As the Bush administration tries to come up with a solution to the monumental disaster that is Iran, the utopians, appeasers, and Europeans are already running the line that Bush’s so-called lies about Iraq disqualify him from pressuring Iran. This line is as predictable as it is disingenuous:

(1) The relationship between WMD and preemption is fundamentally different when it comes to Iran than it was with Iraq. The justification in the case of Iraq was that Saddam Hussein already had (or more to the point, continued to have) WMDs, thus placing him in explicit violation of the UNSC resolutions that had guaranteed his regime’s continued existence. But in the case of Iran, there is general agreement that the West must act before Iran acquires nuclear capability – no one seriously suggests that we should allow a suicidal, Islamofacist regime go nuclear before we impose international sanctions.
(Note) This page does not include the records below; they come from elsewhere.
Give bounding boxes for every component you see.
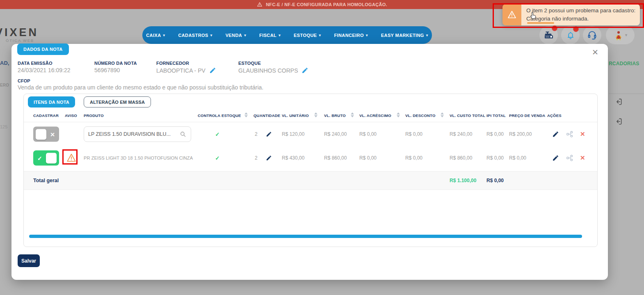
logo-title: VIXEN	[0, 26, 39, 39]
edit-row-pencil-icon[interactable]	[552, 155, 559, 162]
caret-down-icon: ▾	[244, 33, 246, 37]
field-fornecedor: FORNECEDOR LABOOPTICA - PV	[156, 61, 216, 74]
warning-triangle-icon	[257, 2, 263, 7]
vl-desconto-value: R$ 0,00	[405, 131, 422, 137]
vl-acrescimo-value: R$ 0,00	[359, 131, 377, 137]
background-fragment-right: RCADORIAS	[609, 61, 639, 66]
total-row: Total geral R$ 1.100,00 R$ 0,00	[24, 171, 597, 190]
tab-alteracao-em-massa[interactable]: ALTERAÇÃO EM MASSA	[84, 96, 151, 107]
table-row: ✕ ✓ 2 R$ 120,00 R$ 240,00 R$ 0,00 R$ 0,0…	[24, 122, 597, 146]
main-nav: CAIXA▾ CADASTROS▾ VENDA▾ FISCAL▾ ESTOQUE…	[142, 26, 432, 44]
split-item-icon[interactable]	[566, 130, 573, 138]
vl-custo-total-value: R$ 860,00	[450, 155, 472, 161]
caret-down-icon: ▾	[279, 33, 281, 37]
items-card: ITENS DA NOTA ALTERAÇÃO EM MASSA CADASTR…	[23, 94, 598, 247]
col-header-produto: PRODUTO	[84, 113, 104, 118]
quantidade-value: 2	[255, 155, 258, 161]
field-numero-da-nota: NÚMERO DA NOTA 56967890	[94, 61, 137, 73]
col-header-cadastrar: CADASTRAR	[33, 113, 59, 118]
save-button[interactable]: Salvar	[18, 254, 40, 267]
sort-icon[interactable]	[397, 112, 400, 117]
field-data-emissao: DATA EMISSÃO 24/03/2021 16:09:22	[18, 61, 70, 73]
cash-register-icon	[544, 30, 554, 40]
field-value: GLAUBINHOS CORPS	[238, 67, 298, 74]
product-search-field[interactable]	[84, 126, 191, 142]
edit-row-pencil-icon[interactable]	[552, 131, 559, 138]
cadastrar-toggle-on[interactable]: ✓	[33, 151, 59, 166]
vl-custo-total-value: R$ 240,00	[450, 131, 472, 137]
user-menu-button[interactable]: ▾	[606, 26, 635, 44]
cfop-label: CFOP	[18, 78, 30, 83]
edit-quantity-pencil-icon[interactable]	[266, 155, 272, 161]
col-header-vl-bruto: VL. BRUTO	[324, 113, 346, 118]
horizontal-scrollbar[interactable]	[29, 235, 582, 238]
col-header-vl-custo-total: VL. CUSTO TOTAL	[450, 113, 485, 118]
edit-pencil-icon[interactable]	[209, 67, 216, 74]
alert-bar-text: NFC-E / NF-E CONFIGURADA PARA HOMOLOGAÇÃ…	[266, 2, 387, 7]
nav-item-cadastros[interactable]: CADASTROS▾	[171, 33, 219, 38]
nav-item-caixa[interactable]: CAIXA▾	[139, 33, 171, 38]
col-header-preco-de-venda: PREÇO DE VENDA	[509, 113, 545, 118]
nav-item-financeiro[interactable]: FINANCEIRO▾	[327, 33, 374, 38]
field-estoque: ESTOQUE GLAUBINHOS CORPS	[238, 61, 308, 74]
total-label: Total geral	[33, 178, 59, 183]
quantidade-value: 2	[255, 131, 258, 137]
app-logo: VIXEN ÓTICA WEB	[0, 26, 39, 43]
annotation-box-warning	[62, 149, 78, 165]
annotation-box-toast	[493, 3, 644, 28]
vl-acrescimo-value: R$ 0,00	[359, 155, 377, 161]
chevron-down-icon: ▾	[625, 32, 628, 38]
tab-itens-da-nota[interactable]: ITENS DA NOTA	[28, 96, 75, 107]
ipi-total-value: R$ 0,00	[486, 155, 504, 161]
vl-unitario-value: R$ 120,00	[282, 131, 304, 137]
toggle-knob	[36, 129, 46, 139]
sort-icon[interactable]	[244, 112, 248, 117]
vl-bruto-value: R$ 240,00	[324, 131, 347, 137]
field-label: NÚMERO DA NOTA	[94, 61, 137, 66]
preco-de-venda-value: R$ 0,00	[509, 155, 526, 161]
sort-icon[interactable]	[441, 112, 444, 117]
field-value: LABOOPTICA - PV	[156, 67, 206, 74]
vl-unitario-value: R$ 430,00	[282, 155, 304, 161]
logout-icon[interactable]	[614, 117, 623, 126]
sort-icon[interactable]	[351, 112, 354, 117]
headset-icon	[587, 30, 597, 40]
sort-icon[interactable]	[314, 112, 317, 117]
delete-row-icon[interactable]: ✕	[580, 154, 585, 162]
cfop-value: Venda de um produto para um cliente do m…	[18, 84, 263, 91]
product-name: PR ZEISS LIGHT 3D 18 1.50 PHOTOFUSION CI…	[84, 156, 193, 160]
close-icon[interactable]: ✕	[590, 47, 601, 57]
field-value: 24/03/2021 16:09:22	[18, 67, 70, 73]
col-header-vl-desconto: VL. DESCONTO	[405, 113, 435, 118]
field-label: DATA EMISSÃO	[18, 61, 70, 66]
split-item-icon[interactable]	[566, 154, 573, 162]
product-search-input[interactable]	[88, 131, 177, 137]
col-header-vl-unitario: VL. UNITÁRIO	[282, 113, 309, 118]
col-header-quantidade: QUANTIDADE	[253, 113, 280, 118]
caret-down-icon: ▾	[426, 33, 428, 37]
nav-item-fiscal[interactable]: FISCAL▾	[253, 33, 287, 38]
vl-desconto-value: R$ 0,00	[405, 155, 422, 161]
delete-row-icon[interactable]: ✕	[580, 130, 585, 138]
nav-item-easy-marketing[interactable]: EASY MARKETING▾	[375, 33, 435, 38]
caret-down-icon: ▾	[319, 33, 321, 37]
edit-quantity-pencil-icon[interactable]	[266, 131, 272, 137]
caret-down-icon: ▾	[366, 33, 368, 37]
field-value: 56967890	[94, 67, 120, 73]
toggle-knob	[46, 153, 57, 163]
vl-bruto-value: R$ 860,00	[324, 155, 347, 161]
toggle-x-icon: ✕	[48, 131, 57, 137]
nav-item-estoque[interactable]: ESTOQUE▾	[287, 33, 327, 38]
caret-down-icon: ▾	[210, 33, 212, 37]
controla-estoque-check-icon: ✓	[198, 131, 237, 137]
edit-pencil-icon[interactable]	[301, 67, 308, 74]
invoice-data-modal: DADOS DA NOTA ✕ DATA EMISSÃO 24/03/2021 …	[11, 44, 608, 280]
search-icon[interactable]	[179, 130, 187, 138]
avatar	[613, 30, 624, 41]
logout-icon[interactable]	[614, 98, 623, 106]
cadastrar-toggle-off[interactable]: ✕	[33, 127, 59, 142]
support-button[interactable]	[583, 26, 601, 44]
total-ipi-value: R$ 0,00	[486, 178, 504, 183]
nav-item-venda[interactable]: VENDA▾	[219, 33, 253, 38]
col-header-aviso: AVISO	[65, 113, 77, 118]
To the extent that merely Iran’s intent to have nuclear weapons is enough to justify preemption, the analogy with Iraq cuts the other way, since Hussein’s intent to acquire WMD is well-documented.
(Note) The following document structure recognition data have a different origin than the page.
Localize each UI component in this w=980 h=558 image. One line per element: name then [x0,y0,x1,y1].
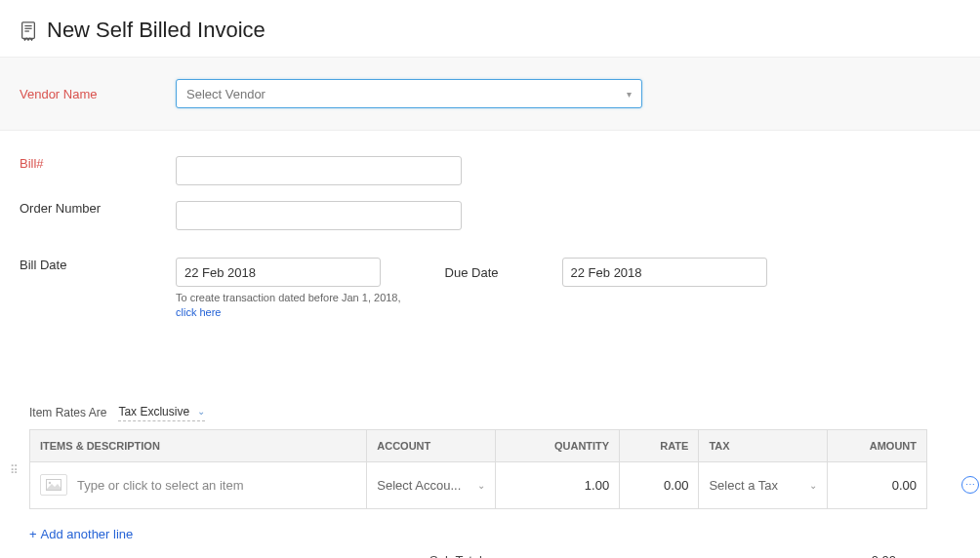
td-rate[interactable]: 0.00 [620,461,699,508]
item-rates-select[interactable]: Tax Exclusive ⌄ [118,405,205,421]
svg-point-5 [49,482,51,484]
plus-icon: + [29,527,37,541]
th-account: ACCOUNT [367,429,496,461]
row-actions: ⋯ × [961,476,980,494]
items-table: ITEMS & DESCRIPTION ACCOUNT QUANTITY RAT… [29,429,927,509]
vendor-select-placeholder: Select Vendor [186,87,265,101]
bill-number-label: Bill# [20,156,176,171]
add-line-button[interactable]: + Add another line [0,509,162,549]
chevron-down-icon: ⌄ [477,480,485,491]
th-amount: AMOUNT [828,429,927,461]
bill-date-helper-text: To create transaction dated before Jan 1… [176,292,401,303]
due-date-label: Due Date [445,265,562,280]
invoice-icon [20,21,37,41]
bill-date-helper: To create transaction dated before Jan 1… [176,291,401,321]
bill-date-helper-link[interactable]: click here [176,306,221,318]
due-date-input[interactable] [562,258,767,287]
td-account[interactable]: Select Accou... ⌄ [367,461,496,508]
th-items: ITEMS & DESCRIPTION [30,429,367,461]
page-title: New Self Billed Invoice [47,18,265,43]
svg-rect-0 [22,22,35,38]
item-rates-value: Tax Exclusive [118,405,189,418]
bill-date-label: Bill Date [20,258,176,272]
th-rate: RATE [620,429,699,461]
chevron-down-icon: ⌄ [809,480,817,491]
item-input-placeholder: Type or click to select an item [77,478,244,493]
td-item[interactable]: Type or click to select an item [30,461,367,508]
tax-select-placeholder: Select a Tax [709,478,778,493]
subtotal-row: Sub Total 0.00 [0,549,980,558]
row-more-button[interactable]: ⋯ [961,476,979,494]
order-number-input[interactable] [176,201,462,230]
order-number-label: Order Number [20,201,176,216]
account-select-placeholder: Select Accou... [377,478,461,493]
image-placeholder-icon [40,474,67,496]
vendor-select[interactable]: Select Vendor ▾ [176,79,642,108]
th-quantity: QUANTITY [496,429,620,461]
chevron-down-icon: ▾ [627,89,632,100]
page-header: New Self Billed Invoice [0,0,980,57]
bill-date-input[interactable] [176,258,381,287]
table-row: Type or click to select an item Select A… [30,461,927,508]
td-tax[interactable]: Select a Tax ⌄ [699,461,828,508]
subtotal-value: 0.00 [872,553,896,558]
td-quantity[interactable]: 1.00 [496,461,620,508]
td-amount: 0.00 [828,461,927,508]
chevron-down-icon: ⌄ [197,406,205,417]
subtotal-label: Sub Total [429,553,482,558]
vendor-name-label: Vendor Name [20,87,176,101]
vendor-section: Vendor Name Select Vendor ▾ [0,57,980,131]
item-rates-label: Item Rates Are [29,406,106,419]
bill-number-input[interactable] [176,156,462,185]
add-line-label: Add another line [41,527,134,541]
table-header-row: ITEMS & DESCRIPTION ACCOUNT QUANTITY RAT… [30,429,927,461]
th-tax: TAX [699,429,828,461]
(2) The alternative to preemption in Iraq was continued sanctions (at least it was when the Democrats were pretending to support anything but letting Hussein do whatever he wanted). But sanctions are already too late – Iran already has everything they need to go nuclear. And when they do, they’ll blackmail the rest of the world into lifting whatever weak sanctions the nuclear peddlers in Russia would allow in the first place.

(3) Opposition to preempting Iraq consistently emphasized that we should give inspectors more time because there was no pressing concern of actual war – no one was under any immediate threat. However, the story with Iran is quite different. Years ago, Louis Rene Beres ran the old India/Pakistan war-game scenarios for Israel/Iran and came to some very uncomfortable conclusions: if Israel thought that Iran was about to go nuclear, they might preempt; but Iran, knowing that Israel might preempt, would have an incentive to preempt first; Israel, knowing that Iran wouldn’t believe that they were really going to sit idly by while the Islamofacists went nuclear, might believe that they had to attack first. And indeed, that’s exactly what’s happening:


Admiral Shamkhani made his comments in an interview on Al Jazeera television… “We will not sit to wait for what others will do to us,” he said…
A commander of Iran’s hard-line Revolutionary Guards warned this week that Iran would strike Israel’s reactor at Dimona if Israel attacked Iran’s nuclear sites.
“If Israel fires one missile at Bushehr atomic power plant, it should permanently forget about the Dimona nuclear center, where it produces and keeps its nuclear weapons,” said the commander, Gen. Mohammad Baqer Zolqadr.

What the article doesn’t mention is that Israel would quite rightly treat an attack on an operating nuclear plant as an unconventional attack, the equivalent of Iran actually deploying nuclear weapons against the Jewish state. Israel has been crystal clear in the past that they, not their enemies, will be the ones to control the ladder of escalation – their response would be nuclear, and it would be massive. And with Iran getting increasingly nervous, and Israel getting increasingly nervous about Iran’s nervousness, we may not have time to wait.